If, instead, multiple answers are allowed, the question information is
encoded in a two-digit decimal value that represents a little-endian
``binary'' encoding of the bubbled answers. That is, each answer has a
numeric value ($2^0$ = A, $2^1$ = B, \ldots, $2^4$ = E) and the
question value is the sum of all selected answer values. The data file
then contains lines like:
\begin{verbatim}
721000001001120412001Y  5380     1    N DEVILLE   R993502067   RDEVILLE 080412
721000002001120412001Y  5380     1    N WEST      M795969582   MWEST    021601
\end{verbatim}
Here student \verb+RDEVILLE+ answered D for question 1 (08 = $2^3$ =
D), C for question 2 (04 = $2^2$ = C), and both C and D for question 3
(12 = $2^2 + 2^3$ = C + D).

The actual file sent from the scanning office should be renamed to
\verb+scantron.dat+. The particular parsing is controlled by the
variable \verb+MULTIPLE_ANSWERS_PER_QUESTION+; this variable only
controls the parsing of \verb+scantron.dat+.

\subsection{\texttt{answers.csv}}

This file is essentially just a CSV version of the data in
\verb+scantron.dat+. It encodes the arrays:
\begin{center}
  \begin{tabular}{lll}
    array & dimensions & description \\
    \hline
    $u(s,i)$ & $N_{\rm s} \times 4$
    & student last name, first initial, student ID number, and NetID \\
    $b(s,q,a)$ & $N_{\rm s} \times N_{\rm Q} \times N_{\rm A}$
    & bubble selection of answer $a$ given to question $q$ by student $s$;\\
    & & 0 = empty, 1 = filled \\
    $k(s)$ & $N_{\rm s}$
    & key filled in by student $s$
  \end{tabular}
\end{center}
The first column in the data file is the student number, then the next
four columns store the student information, the sixth column stores
the exam key, and then columns 7 and up store the bubbled-in answers
to the questions in exam order. As an example:
\begin{verbatim}
s,Name,Initial,Number,NetID,k(s),"b(s,q=1,:)","b(s,q=2,:)","b(s,q=3,:)"
1,DEVILLE,R,993502067,RDEVILLE,CAE,D,C,CD
2,WEST,M,795969582,MWEST,ECB,B,E,AB
\end{verbatim}
Here we see the second student has information giving the last name
$u(2,1) = \mathtt{WEST}$, the first initial $u(2,2) = \mathtt{M}$, the
student number $u(2,3) = 795969582$, and the NetID $u(2,4) =
\texttt{MWEST}$. The exam key for this student is $k(2) = \rm ECB$ and
the student bubbled answers $b(2,1,:) = [0,1,0,0,0]$ (selecting just
B) for question 1 on this exam paper, bubbled answers $b(2,2,:) =
[0,0,0,0,1]$ (selecting just E) for question 2, and bubbled answers
$b(2,3,:) = [1,1,0,0,0]$ (selecting both A and B) for question 3.

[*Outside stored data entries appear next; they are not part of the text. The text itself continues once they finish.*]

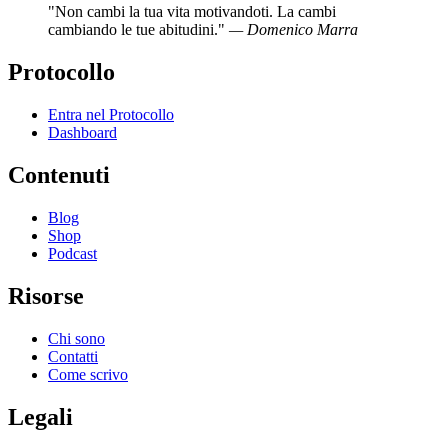
"Non cambi la tua vita motivandoti. La cambi
cambiando le tue abitudini."
— Domenico Marra
Protocollo
Entra nel Protocollo
Dashboard
Contenuti
Blog
Shop
Podcast
Risorse
Chi sono
Contatti
Come scrivo
Legali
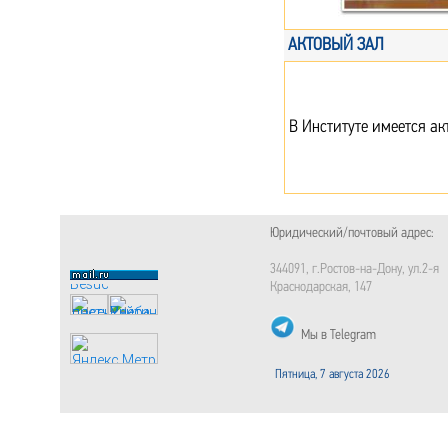
АКТОВЫЙ ЗАЛ
В Институте имеется ак
Юридический/почтовый адрес:
344091, г.Ростов-на-Дону, ул.2-я
Краснодарская, 147
Мы в Telegram
Пятница, 7 августа 2026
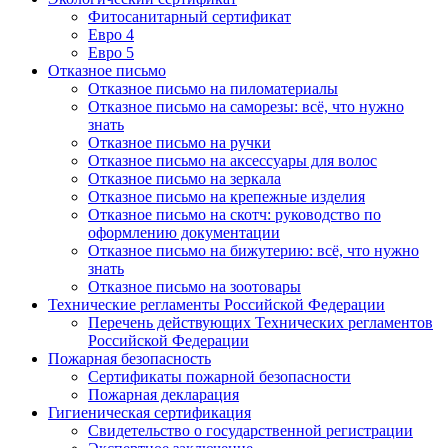
Фитосанитарный сертификат
Евро 4
Евро 5
Отказное письмо
Отказное письмо на пиломатериалы
Отказное письмо на саморезы: всё, что нужно
знать
Отказное письмо на ручки
Отказное письмо на аксессуары для волос
Отказное письмо на зеркала
Отказное письмо на крепежные изделия
Отказное письмо на скотч: руководство по
оформлению документации
Отказное письмо на бижутерию: всё, что нужно
знать
Отказное письмо на зоотовары
Технические регламенты Российской Федерации
Перечень действующих Технических регламентов
Российской Федерации
Пожарная безопасность
Сертификаты пожарной безопасности
Пожарная декларация
Гигиеническая сертификация
Свидетельство о государственной регистрации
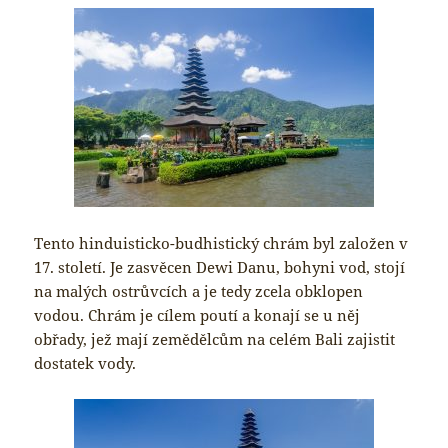
Tento hinduisticko-budhistický chrám byl založen v
17. století. Je zasvěcen Dewi Danu, bohyni vod, stojí
na malých ostrůvcích a je tedy zcela obklopen
vodou. Chrám je cílem poutí a konají se u něj
obřady, jež mají zemědělcům na celém Bali zajistit
dostatek vody.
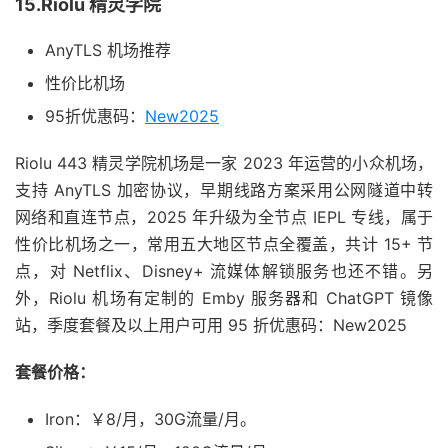
15.Riolu 精灵学院
AnyTLS 机场推荐
性价比机场
95折优惠码：
New2025
Riolu 443 精灵学院机场是一家 2023 年运营的小众机场，
支持 AnyTLS 加密协议，早期线路方案采用公网隧道中转
网络和直连节点，2025 年升级为全节点 IEPL 专线，属于
性价比机场之一，常用五大地区节点全覆盖，共计 15+ 节
点，对 Netflix、Disney+ 流媒体解锁服务也还不错。另
外，Riolu 机场有定制的 Emby 服务器和 ChatGPT 镜像
站，季度套餐及以上用户可用 95 折优惠码：New2025
套餐价格：
Iron：￥8/月，30G流量/月。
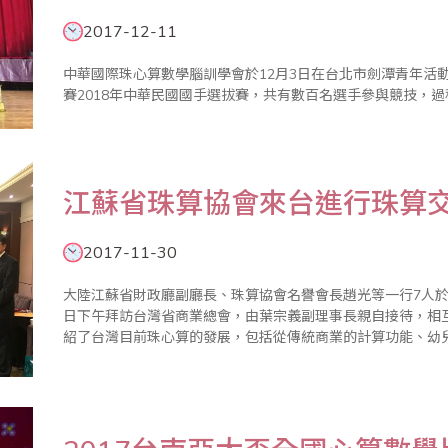
2017-12-11
中華國際珠心算數學腦訓學會於12月3日在台北市劍潭青年活動
賽2018年中華民國國手選拔賽，共有數百名選手參與競技，
江蘇省珠算協會來台進行珠算
2017-11-30
大陸江蘇省財政廳副廳長、珠算協會名譽會長趙光等一行7人於11
日下午拜訪台灣省商業總會，由葉宗義副理事長親自接待，相
紹了台灣目前珠心算的發展，包括從傳統商業的計算功能、幼
習，刺激腦細胞的活動，預防失智症等功能；趙名譽會長也簡述
來，珠心算推廣..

\subsection{\texttt{scores.csv}}

This file encodes the array $P_{\rm se}(s)$ described in
Section~\ref{sec:grading}. For reference, the student number and
information in array $u(s,i)$ is also included in the first
columns. As an example:
\begin{verbatim}
s,Name,Initial,Number,NetID,P_s(s)
1,DEVILLE,R,993502067,RDEVILLE,2.0
2,WEST,M,795969582,MWEST,2.0
\end{verbatim}
Here we see that both students have total points $P_{\rm s}(1) =
P_{\rm s}(2) = 2.0$.

\subsection{\texttt{stats.tex}}

This file presents various summary statistics relating to the student
and question performance in the exam. It should be processed with
\texttt{pdflatex} to produce the output \texttt{stats.pdf} file.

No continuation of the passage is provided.